The resolution of all this? Well, within half an hour there was an email from her headship, the school would be shutting early tuesday after all. Somebody must have pointed out to her that keeping open a building with nearly 2000 people in it (1750 kids, 150+ staff) with no running water or toilet function was not really a good idea...

Thursday, 4 June 2009

This Wicked Tongue

Every day millions of people check their horscopes. They determine their day by someone else's interpretation of the alignment of the stars. They read those little paragraphs and bend the events of their life to fit accordingly. How can all of us be covered by twelve signs? There must be a helluva lot of people all wandering round doing the same things: "putting off an important choice until I'm quite sure I've got all the facts", or "drawing somebody out on the 3rd to discover what I need to know, but not going too far too fast, or saying too much too soon", and indeed "chasing the dream I hold that is now so nearly in my grasp....". Yep, I've got a busy, if enigmatic month ahead.

For others it the mystery of the tea-leaves - Tasseography. Here you stare at the portentous sedimentry contents of your empty tea cup (or indeed coffee cup. Or rather thrillingly: wine glass) and marvel at what the future holds. If you fancy having a go here are some instructions:

After a cup of tea has been poured, without using a tea strainer, the tea is drunk or poured away. The cup should then be shaken well and any remaining liquid drained off in the saucer. The diviner now looks at the pattern of tea leaves in the cup and allows the imagination to play around the shapes suggested by them. They might look like a letter, a heart shape, or a ring. These shapes are then interpreted intuitively or by means of a fairly standard system of symbolism, such as: snake (enmity or falsehood), spade (good fortune through industry), mountain (journey of hindrance), or house (change, success).

Courtesy of: The Encyclopedia of Occultism & Parapsychology, Fifth Edition, Vol. 2 edited by J. Gordon Melton (via wikipedia)

Simple enough. I don't know why we don't all do it.

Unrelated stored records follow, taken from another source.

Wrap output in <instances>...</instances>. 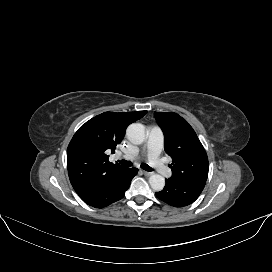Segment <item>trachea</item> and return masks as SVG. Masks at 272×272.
Returning <instances> with one entry per match:
<instances>
[{
	"label": "trachea",
	"mask_w": 272,
	"mask_h": 272,
	"mask_svg": "<svg viewBox=\"0 0 272 272\" xmlns=\"http://www.w3.org/2000/svg\"><path fill=\"white\" fill-rule=\"evenodd\" d=\"M119 163L123 166V167H131L133 165V163L131 161H127V160H121L119 161ZM141 168L145 171L151 172L153 171V169L148 166L147 164H141Z\"/></svg>",
	"instance_id": "obj_1"
}]
</instances>
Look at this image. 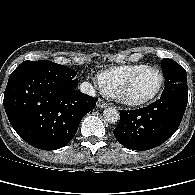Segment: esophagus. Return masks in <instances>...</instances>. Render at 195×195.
<instances>
[{"label":"esophagus","instance_id":"esophagus-1","mask_svg":"<svg viewBox=\"0 0 195 195\" xmlns=\"http://www.w3.org/2000/svg\"><path fill=\"white\" fill-rule=\"evenodd\" d=\"M107 106H108V104H107L104 100L99 99V100L97 101V107H98V108H105V107H107Z\"/></svg>","mask_w":195,"mask_h":195}]
</instances>
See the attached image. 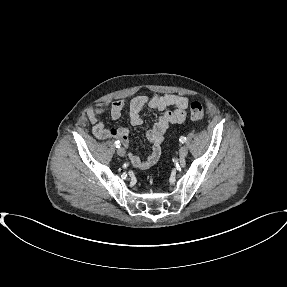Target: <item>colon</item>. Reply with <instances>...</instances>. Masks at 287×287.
Masks as SVG:
<instances>
[{
  "instance_id": "5ec220e1",
  "label": "colon",
  "mask_w": 287,
  "mask_h": 287,
  "mask_svg": "<svg viewBox=\"0 0 287 287\" xmlns=\"http://www.w3.org/2000/svg\"><path fill=\"white\" fill-rule=\"evenodd\" d=\"M191 119L197 122H201L204 119V109L201 103L193 102L190 107Z\"/></svg>"
}]
</instances>
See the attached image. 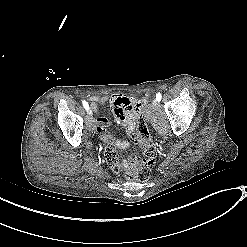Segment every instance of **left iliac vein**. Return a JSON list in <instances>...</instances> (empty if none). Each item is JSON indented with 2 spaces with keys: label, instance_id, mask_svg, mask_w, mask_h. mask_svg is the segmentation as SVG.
I'll return each instance as SVG.
<instances>
[{
  "label": "left iliac vein",
  "instance_id": "left-iliac-vein-1",
  "mask_svg": "<svg viewBox=\"0 0 247 247\" xmlns=\"http://www.w3.org/2000/svg\"><path fill=\"white\" fill-rule=\"evenodd\" d=\"M153 105H154L155 107H158V106H159V101H158L157 99H155V100L153 101Z\"/></svg>",
  "mask_w": 247,
  "mask_h": 247
}]
</instances>
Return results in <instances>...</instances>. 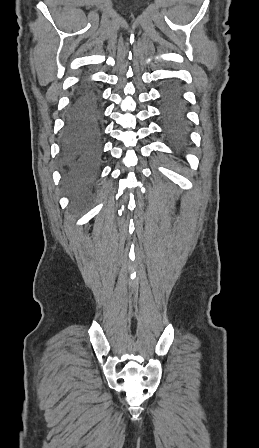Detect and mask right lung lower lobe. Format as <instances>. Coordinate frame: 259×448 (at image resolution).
Wrapping results in <instances>:
<instances>
[{
  "instance_id": "1",
  "label": "right lung lower lobe",
  "mask_w": 259,
  "mask_h": 448,
  "mask_svg": "<svg viewBox=\"0 0 259 448\" xmlns=\"http://www.w3.org/2000/svg\"><path fill=\"white\" fill-rule=\"evenodd\" d=\"M102 100L96 84L81 81L74 90L61 134L60 164L69 184L87 186L101 162Z\"/></svg>"
}]
</instances>
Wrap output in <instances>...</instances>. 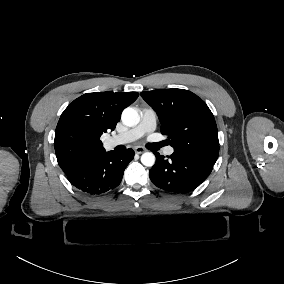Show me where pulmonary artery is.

I remember Mrs Mangle did it quite regularly.

Failing that, you could try seaweed (my Grandad swore by it's weather forcasting properties "just nail a bit to your shed...". And yet he was still watching Michael Fish that fateful October with the rest of us, rather than battening down the hatches.), or the colour of the sky: red sky at night, shepards delight, red sky in the morning shepards warning, minced meat and mashed potatoes shepards pie... hoho.

But for me it's none of these portents of doom or delight. Nope, I spend my life trying to read tongue ulcers. Now, I know these things are related to the UC and/or crohns. There are two patterns to mine: a) always on tongue, never on roof or sides of mouth b) I'm sure they date well beyond my first troubles with UC. I don't know what either of these things mean, but it doesn't matter because the occurence of a new ulcer will now and forever cause the following reaction: a continuing spiral of brain-activity mulling whether the appearance of the ulcer augurs a new episode of bowel fun... ad infinitum, until the bloody thing goes. Aswell as this annoying state of mind, those bobbly-little-bastards are truly the most irritating things on the planet. OK, maybe I exaggerate, but mine are always like little inflammed bobbles (like a bigger version of those little bobbly fella's your tongue is covered with) - well thats how they look in the mirror... Of course, in your mouth it feels like you have a blinkin tennis ball stapled to your tongue. I end up continually poking my tongue out and rubbing it absent mindedly like some kind of tongue-lolling deviant. Still, what could go wrong in a school...?

Anyway, I've been plagued by three of them this week. I haven't had one for a while. Does this mean it's all about to kick-off? I tried to take a picture for the blog, but they were super-blurry and rather disconcerting. So, I tried google-image searching. That was truly disgusting... particularly when I stumbled upon the condition: 'scrotal tongue'.